The correction for the main effects extracts the pure 2nd order effect for the two features of interest by subtracting the main effect of the single features on the ALE (equation (6.6)). To stick with this example the correction for the main effect of feature \(x_j\) for values in \(N_j(4)\) takes into account all cells in the first 4 columns and aggregates the first order effect. In cell \(N_{\{j,~l\}}(4,3)\) this would look like this:

\[ \widehat{\widetilde{\widetilde{ALE}}}_{\hat{f},~j,~l}(b) - \widehat{\widetilde{\widetilde{ALE}}}_{\hat{f},~j,~l}(a)\]

The correction for \(x_l\) looks pretty much the same just from the other direction. It takes into account the first 3 rows. So in cell \(N_{\{j,~l\}}(4,3)\) the first order effect in direction of \(x_l\) would be

\[ \widehat{\widetilde{\widetilde{ALE}}}_{\hat{f},~j,~l}(b) - \widehat{\widetilde{\widetilde{ALE}}}_{\hat{f},~j,~l}(d). \]

Thereafter the corrected ALE is centered for its mean (equation (6.7)), pretty much the same way as is done for one dimension. But this time the aggregation is not just over a line but over a grid.

There are a few questions that might arise.

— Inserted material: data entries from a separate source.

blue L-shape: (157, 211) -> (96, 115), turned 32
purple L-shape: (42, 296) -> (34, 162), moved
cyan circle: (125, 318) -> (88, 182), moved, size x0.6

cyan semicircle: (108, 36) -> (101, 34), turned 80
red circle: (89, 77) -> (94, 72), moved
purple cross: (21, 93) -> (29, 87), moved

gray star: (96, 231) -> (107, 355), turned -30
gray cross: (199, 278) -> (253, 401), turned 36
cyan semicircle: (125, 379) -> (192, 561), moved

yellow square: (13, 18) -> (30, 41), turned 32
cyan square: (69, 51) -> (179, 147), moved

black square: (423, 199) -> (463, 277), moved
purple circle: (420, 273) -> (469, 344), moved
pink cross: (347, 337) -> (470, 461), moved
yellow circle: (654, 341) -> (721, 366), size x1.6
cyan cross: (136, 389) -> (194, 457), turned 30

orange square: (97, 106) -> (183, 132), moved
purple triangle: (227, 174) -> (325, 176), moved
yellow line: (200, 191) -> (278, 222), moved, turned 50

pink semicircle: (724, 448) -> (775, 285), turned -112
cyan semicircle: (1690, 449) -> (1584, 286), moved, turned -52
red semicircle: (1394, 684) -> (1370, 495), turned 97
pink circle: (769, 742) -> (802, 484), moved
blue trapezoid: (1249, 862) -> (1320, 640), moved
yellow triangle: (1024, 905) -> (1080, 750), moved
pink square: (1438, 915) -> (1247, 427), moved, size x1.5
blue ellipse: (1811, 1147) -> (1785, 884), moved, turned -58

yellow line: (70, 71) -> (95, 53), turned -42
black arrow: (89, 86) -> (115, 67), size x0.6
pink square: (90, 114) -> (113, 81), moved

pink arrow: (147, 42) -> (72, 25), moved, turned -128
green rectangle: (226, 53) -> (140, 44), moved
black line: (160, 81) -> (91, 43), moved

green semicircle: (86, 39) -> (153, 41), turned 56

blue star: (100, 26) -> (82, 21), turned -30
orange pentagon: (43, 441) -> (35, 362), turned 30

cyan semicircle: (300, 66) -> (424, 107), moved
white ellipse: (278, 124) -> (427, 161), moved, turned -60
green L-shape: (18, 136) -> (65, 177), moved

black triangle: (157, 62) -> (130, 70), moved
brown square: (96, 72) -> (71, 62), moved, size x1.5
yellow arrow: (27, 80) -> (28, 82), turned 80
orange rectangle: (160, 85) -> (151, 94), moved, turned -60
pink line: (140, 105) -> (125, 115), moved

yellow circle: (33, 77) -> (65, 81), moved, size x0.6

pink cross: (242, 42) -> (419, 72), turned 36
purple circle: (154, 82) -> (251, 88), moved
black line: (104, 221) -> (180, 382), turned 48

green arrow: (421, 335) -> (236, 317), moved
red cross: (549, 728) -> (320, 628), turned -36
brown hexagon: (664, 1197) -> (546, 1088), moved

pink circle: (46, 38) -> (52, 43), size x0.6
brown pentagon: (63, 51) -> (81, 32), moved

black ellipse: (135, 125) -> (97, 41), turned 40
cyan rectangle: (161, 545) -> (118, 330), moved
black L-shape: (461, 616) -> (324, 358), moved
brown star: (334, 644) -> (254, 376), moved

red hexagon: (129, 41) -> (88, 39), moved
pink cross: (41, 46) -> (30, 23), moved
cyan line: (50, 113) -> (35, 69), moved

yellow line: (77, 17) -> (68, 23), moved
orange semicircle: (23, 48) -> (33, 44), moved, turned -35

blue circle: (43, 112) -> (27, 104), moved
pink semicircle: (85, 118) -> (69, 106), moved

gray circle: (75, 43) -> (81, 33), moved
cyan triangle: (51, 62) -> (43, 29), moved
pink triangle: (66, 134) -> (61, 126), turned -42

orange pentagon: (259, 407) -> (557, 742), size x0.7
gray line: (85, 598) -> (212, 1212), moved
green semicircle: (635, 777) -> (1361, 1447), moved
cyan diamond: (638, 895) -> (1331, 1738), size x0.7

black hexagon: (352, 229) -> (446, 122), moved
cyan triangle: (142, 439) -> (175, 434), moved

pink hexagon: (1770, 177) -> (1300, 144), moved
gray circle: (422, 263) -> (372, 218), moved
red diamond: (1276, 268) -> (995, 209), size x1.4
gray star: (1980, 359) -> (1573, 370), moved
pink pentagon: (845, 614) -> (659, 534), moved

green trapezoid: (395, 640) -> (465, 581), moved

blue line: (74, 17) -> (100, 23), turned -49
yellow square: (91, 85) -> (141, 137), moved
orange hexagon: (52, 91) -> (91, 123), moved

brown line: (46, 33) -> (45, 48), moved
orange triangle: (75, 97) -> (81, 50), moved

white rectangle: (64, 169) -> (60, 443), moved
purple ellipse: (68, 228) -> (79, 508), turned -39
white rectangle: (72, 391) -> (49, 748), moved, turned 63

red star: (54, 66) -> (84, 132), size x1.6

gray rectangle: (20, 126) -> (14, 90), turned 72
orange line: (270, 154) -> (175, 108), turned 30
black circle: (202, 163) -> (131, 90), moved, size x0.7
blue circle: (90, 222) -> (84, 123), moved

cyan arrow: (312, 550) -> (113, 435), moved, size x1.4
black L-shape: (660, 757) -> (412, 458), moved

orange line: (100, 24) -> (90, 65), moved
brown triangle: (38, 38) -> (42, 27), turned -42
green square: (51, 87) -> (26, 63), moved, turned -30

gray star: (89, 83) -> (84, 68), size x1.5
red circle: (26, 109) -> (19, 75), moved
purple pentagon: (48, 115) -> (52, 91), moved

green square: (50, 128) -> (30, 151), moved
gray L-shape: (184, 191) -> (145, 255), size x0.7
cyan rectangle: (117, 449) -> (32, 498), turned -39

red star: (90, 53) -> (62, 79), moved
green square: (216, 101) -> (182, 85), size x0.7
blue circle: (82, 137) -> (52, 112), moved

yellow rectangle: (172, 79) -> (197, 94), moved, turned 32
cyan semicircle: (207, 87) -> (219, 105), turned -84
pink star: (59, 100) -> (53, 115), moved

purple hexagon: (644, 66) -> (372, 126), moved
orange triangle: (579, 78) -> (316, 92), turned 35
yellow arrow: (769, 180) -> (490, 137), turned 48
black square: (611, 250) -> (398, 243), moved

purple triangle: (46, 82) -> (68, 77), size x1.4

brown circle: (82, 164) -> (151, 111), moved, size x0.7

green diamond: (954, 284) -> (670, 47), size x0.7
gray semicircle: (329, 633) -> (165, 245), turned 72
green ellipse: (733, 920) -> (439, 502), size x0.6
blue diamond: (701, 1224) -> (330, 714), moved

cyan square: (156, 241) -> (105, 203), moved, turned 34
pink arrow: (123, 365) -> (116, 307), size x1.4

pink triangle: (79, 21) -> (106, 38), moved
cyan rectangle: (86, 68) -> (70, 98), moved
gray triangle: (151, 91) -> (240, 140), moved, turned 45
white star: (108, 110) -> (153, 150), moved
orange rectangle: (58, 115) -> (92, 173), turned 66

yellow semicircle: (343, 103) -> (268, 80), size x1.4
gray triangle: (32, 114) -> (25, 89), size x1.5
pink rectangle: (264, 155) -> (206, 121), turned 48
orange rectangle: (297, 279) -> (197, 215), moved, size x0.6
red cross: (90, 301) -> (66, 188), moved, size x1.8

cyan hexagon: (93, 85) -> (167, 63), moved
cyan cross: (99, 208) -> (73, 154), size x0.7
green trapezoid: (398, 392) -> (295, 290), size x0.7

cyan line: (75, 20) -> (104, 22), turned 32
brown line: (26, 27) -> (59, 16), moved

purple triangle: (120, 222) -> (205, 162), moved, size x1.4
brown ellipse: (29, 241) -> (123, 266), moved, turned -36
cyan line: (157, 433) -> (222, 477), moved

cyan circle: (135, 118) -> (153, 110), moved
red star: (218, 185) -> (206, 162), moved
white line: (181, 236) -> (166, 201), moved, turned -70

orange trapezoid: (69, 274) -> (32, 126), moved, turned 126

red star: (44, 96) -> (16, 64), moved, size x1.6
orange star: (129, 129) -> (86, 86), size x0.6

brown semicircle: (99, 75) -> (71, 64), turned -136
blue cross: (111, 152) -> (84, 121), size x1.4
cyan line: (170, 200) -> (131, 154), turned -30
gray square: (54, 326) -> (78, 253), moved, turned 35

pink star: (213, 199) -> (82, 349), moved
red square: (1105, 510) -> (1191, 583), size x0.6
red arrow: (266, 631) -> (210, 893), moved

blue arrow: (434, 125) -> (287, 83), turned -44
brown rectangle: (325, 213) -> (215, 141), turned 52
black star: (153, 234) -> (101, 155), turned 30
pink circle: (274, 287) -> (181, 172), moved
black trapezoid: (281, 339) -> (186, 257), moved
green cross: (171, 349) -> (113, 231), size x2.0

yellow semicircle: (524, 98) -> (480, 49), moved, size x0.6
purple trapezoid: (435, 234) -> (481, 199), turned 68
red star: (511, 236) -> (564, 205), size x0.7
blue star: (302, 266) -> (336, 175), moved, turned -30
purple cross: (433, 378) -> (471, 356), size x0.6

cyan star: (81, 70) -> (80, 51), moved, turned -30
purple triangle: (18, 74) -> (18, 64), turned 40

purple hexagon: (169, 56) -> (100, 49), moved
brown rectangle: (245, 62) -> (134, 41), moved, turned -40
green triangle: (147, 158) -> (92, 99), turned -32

First, how is the grid for the estimation defined? In the iml package, the cells are the cross products of the intervals used for the 1D estimation. It would be very hard to make a grid of rectangles which all include roughly the same amount of data points.

Another question is: How does the estimation treat empty cells, which include no data points? There are two options, they can either be ignored and greyed out or they receive the value of their nearest neighbor rectangle, which is determined using the center of the cells. The last method is implemented in the iml package. This happens right after averaging over the \(\Delta_{\hat f}^{{\{j,~l\}}, ~k,~m} (x_{\setminus\{j,~l\}})\)s before the correction for the 1st order effects is done.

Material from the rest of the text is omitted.